In his commencement speech at Drew University on Saturday, all-time leading NBA scorer Kareem Abdul-Jabbar challenged students to reimagine the American dream.
Abdul-Jabbar, who retired from the NBA after 20 seasons in 1989 and has since written 11 books, urged graduates of the New Jersey school to separate their vision of success from notions of wealth.
"Somewhere along the line, financial independence somehow got interpreted as fabulous wealth," he said, adding, "Today, that warped concept of the American dream is embodied by the Kim Kardashian phenomenon: fame and fortune heaped upon someone who offers no particular talent except self-promotion. She has more than 40 million followers on Twitter, but her insights are the Styrofoam peanuts of popular culture. Money for nothing indeed."
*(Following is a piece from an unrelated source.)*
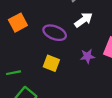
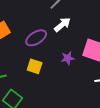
purple ellipse: (55, 33) -> (36, 38), turned -50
Instead, he said, he hopes students will tailor their ideas of fulfillment.
"Each generation must customize the American dream to fit their own circumstances and the realities of the world around them," he said. "Instead of promoting a generic dream, we need to encourage each new generation to prioritize their own values. Polls indicate that, as opposed to previous generations, millennials see travel as a major part of the American dream, as well as self-employment, and defining close friends as part of their family. This re-imagining is exactly what you should be doing."
And millennials, research shows, might not have much choice but to redefine success. According to a February research survey, they're the first generation in modern history to be overwhelmingly blocked from home ownership, thanks largely in part to student debt and the persisting effects of the Great Recession.
People of color and other oppressed groups, Abdul-Jabbar emphasized, face even more barriers to success.
"While I applaud your courage and intelligence in redefining the American dream to fit your personal vision of the future," he said, "it’s important that along with travel, self-employment and friends, commitment to championing the values of the U.S. Constitution be included, particularly the parts that condemn racism, sexism, homophobia and the exploitation of the poor."
"That," he concluded, "is an American dream worth dreaming.”